Durante el primer semestre de 2026, la actividad industrial acumuló una caída interanual del 1,9% y quedó 11,8% por debajo del mismo período de 2023. A esto se suma el bajo nivel de utilización de las fábricas: en junio, la capacidad instalada llegó al 59,1%, lo que significa que una parte importante de los equipos disponibles permanece sin utilizar.

El impacto también se observa en el empleo. Entre noviembre de 2023 y mayo de 2026 se perdieron 97.312 puestos registrados en unidades productivas industriales, mientras que la cantidad de empresas manufactureras con trabajadores registrados se redujo en más de 4.000.

Uno de los principales desafíos para las empresas es la combinación de menores ventas internas, costos elevados y mayor competencia externa. Las pequeñas y medianas industrias aparecen entre las más expuestas, especialmente aquellas vinculadas al consumo masivo.

A este panorama se suma el crecimiento de las importaciones. En los primeros seis meses de 2026, el ingreso de manufacturas alcanzó los USD 5.362 millones, el nivel más alto registrado para un primer semestre.

Entre los rubros que más aumentaron sus importaciones aparecen los electrodomésticos, las prendas de vestir, los vehículos de transporte, los alimentos y los productos farmacéuticos. El avance de las compras externas generó dificultades para distintas ramas de la producción nacional.

La industria de aparatos de uso doméstico, por ejemplo, registró en junio una caída interanual del 22,9%, principalmente por la menor fabricación de heladeras, freezers y lavarropas. En el sector textil, en tanto, la producción acumuló una baja del 10,8% durante el primer semestre.

Frente a este escenario, las empresas también buscan mejorar su productividad para sostenerse en un mercado más competitivo. Reducir costos, incorporar tecnología, optimizar procesos y mantener estándares de calidad aparecen como factores centrales para enfrentar la apertura comercial.

Sin embargo, la situación no es uniforme. La minería, el petróleo, el gas y algunos segmentos de la industria alimenticia se encuentran entre las actividades con mejores perspectivas. La llegada de inversiones y el desarrollo de nuevos proyectos podrían generar demanda para proveedores industriales y ampliar las oportunidades de empleo.

En ese sentido, la minería aparece como uno de los sectores con mayor potencial para traccionar a otras actividades. Los proyectos requieren maquinaria, servicios, transporte, tecnología e insumos, por lo que su impacto puede extenderse más allá de los yacimientos.

El Régimen de Incentivo para Grandes Inversiones (RIGI) también ocupa un lugar central en esta expectativa.
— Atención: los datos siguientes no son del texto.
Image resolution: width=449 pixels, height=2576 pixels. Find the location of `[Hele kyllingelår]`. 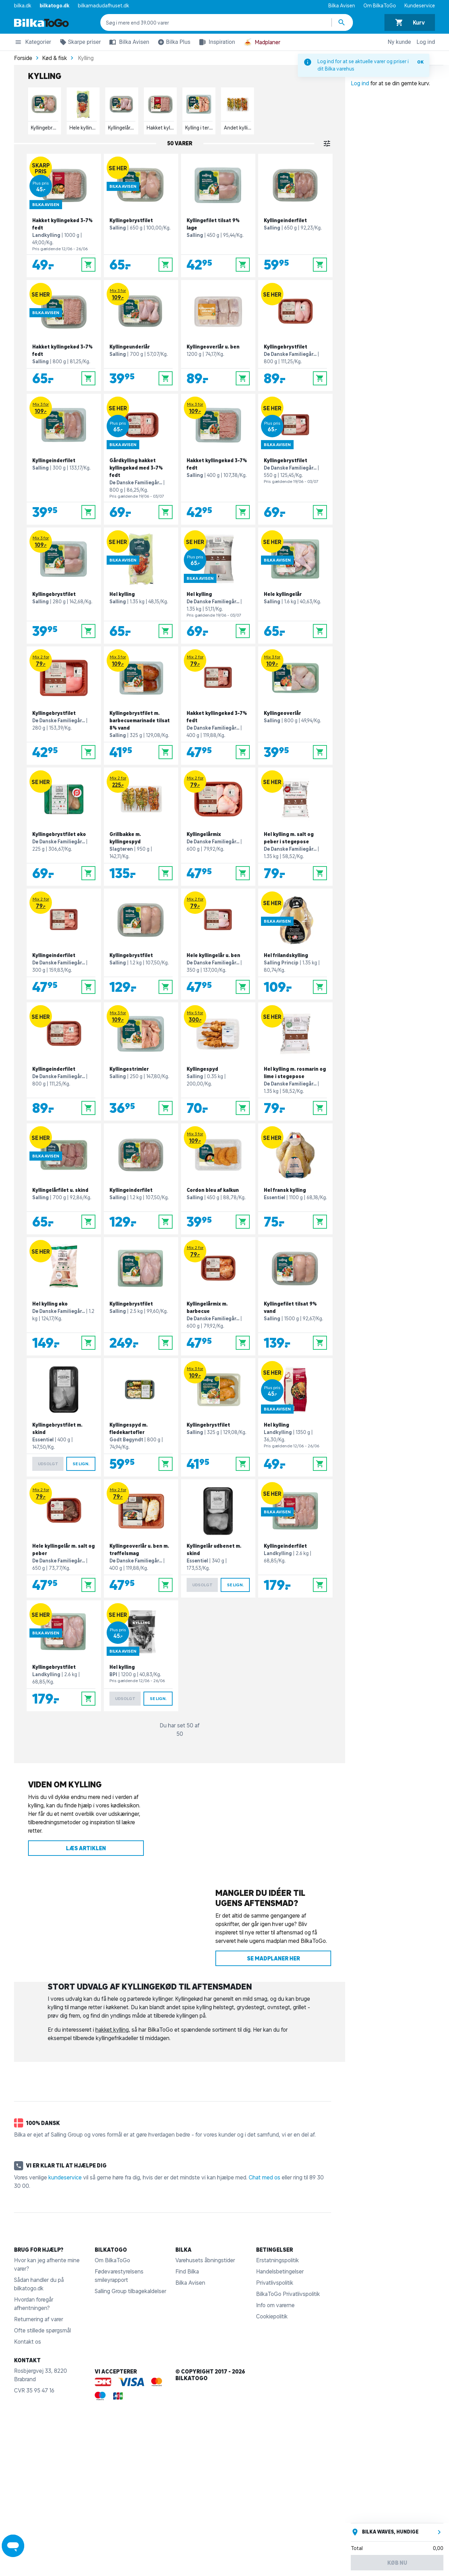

Los proyectos vinculados principalmente con minería, energía y petróleo prometen movilizar inversiones durante los próximos años, aunque todavía existe el desafío de lograr una mayor participación de las pequeñas y medianas empresas como proveedoras.

Así, la industria argentina enfrenta una nueva etapa marcada por la apertura comercial y una competencia más intensa. Mientras algunos sectores encuentran oportunidades en las inversiones y la demanda externa, otros buscan adaptarse a un mercado interno más débil y a la llegada de productos importados.